* Try it
In the records, each line holding "Amarante" must be reported.

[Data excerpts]
• • • • • • •

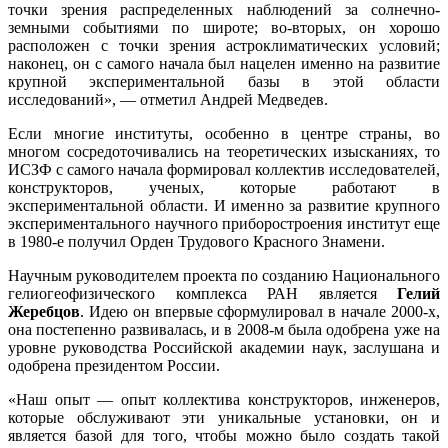
точки зрения распределенных наблюдений за солнечно-
земными событиями по широте; во-вторых, он хорошо
расположен с точки зрения астроклиматических условий;
наконец, он с самого начала был нацелен именно на развитие
крупной экспериментальной базы в этой области
исследований», — отметил Андрей Медведев.
Если многие институты, особенно в центре страны, во
многом сосредоточивались на теоретических изысканиях, то
ИСЗФ с самого начала формировал коллектив исследователей,
конструкторов, ученых, которые работают в
экспериментальной области. И именно за развитие крупного
экспериментального научного приборостроения институт еще
в 1980-е получил Орден Трудового Красного Знамени.
Научным руководителем проекта по созданию Национального
гелиогеофизического комплекса РАН является
Гелий
Жеребцов
. Идею он впервые сформулировал в начале 2000-х,
она постепенно развивалась, и в 2008-м была одобрена уже на
уровне руководства Российской академии наук, заслушана и
одобрена президентом России.
«Наш опыт — опыт коллектива конструкторов, инженеров,
которые обслуживают эти уникальные установки, он и
является базой для того, чтобы можно было создать такой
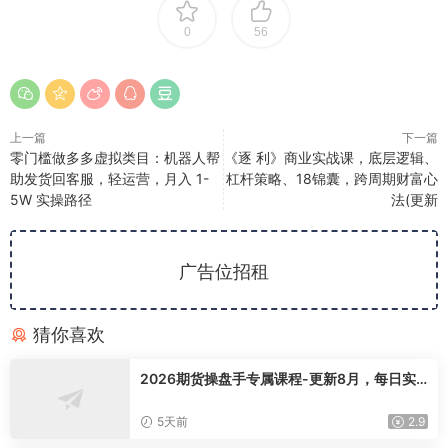
0
56
上一篇
下一篇
零门槛做多多虚拟类目：机器人帮
《逐 利》商业实战课，底层逻辑、
助发货回客服，轻运营，月入 1-
杠杆策略、18锦囊，跨周期财富心
5W 实操路径
法(更新
广告位招租
猜你喜欢
2026期货操盘手专属课程-更新8月，每日实
时行情复盘，适配短线玩家打造成熟交易模式
5天前
2.9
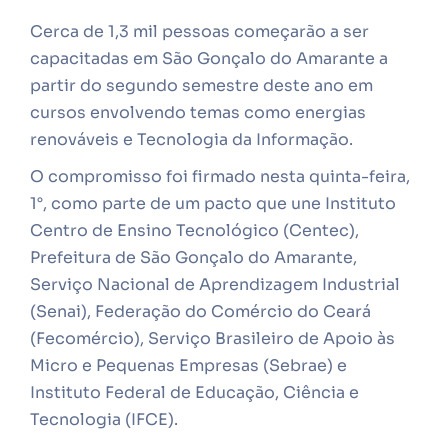
Cerca de 1,3 mil pessoas começarão a ser
capacitadas
em São Gonçalo do Amarante
a
partir do segundo semestre deste ano em
cursos envolvendo temas como energias
renováveis
e
Tecnologia da Informação.
O compromisso foi firmado nesta quinta-feira,
1°, como parte de um pacto que
une
Instituto
Centro de Ensino Tecnológico (Centec),
Prefeitura de São Gonçalo do Amarante,
Serviço Nacional de Aprendizagem Industrial
(Senai), Federação do Comércio do Ceará
(Fecomércio), Serviço Brasileiro de Apoio às
Micro e Pequenas Empresas (Sebrae) e
Instituto Federal de Educação, Ciência e
Tecnologia (IFCE).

• • • • • • •

* Answer box
em São Gonçalo do Amarante
Prefeitura de São Gonçalo do Amarante,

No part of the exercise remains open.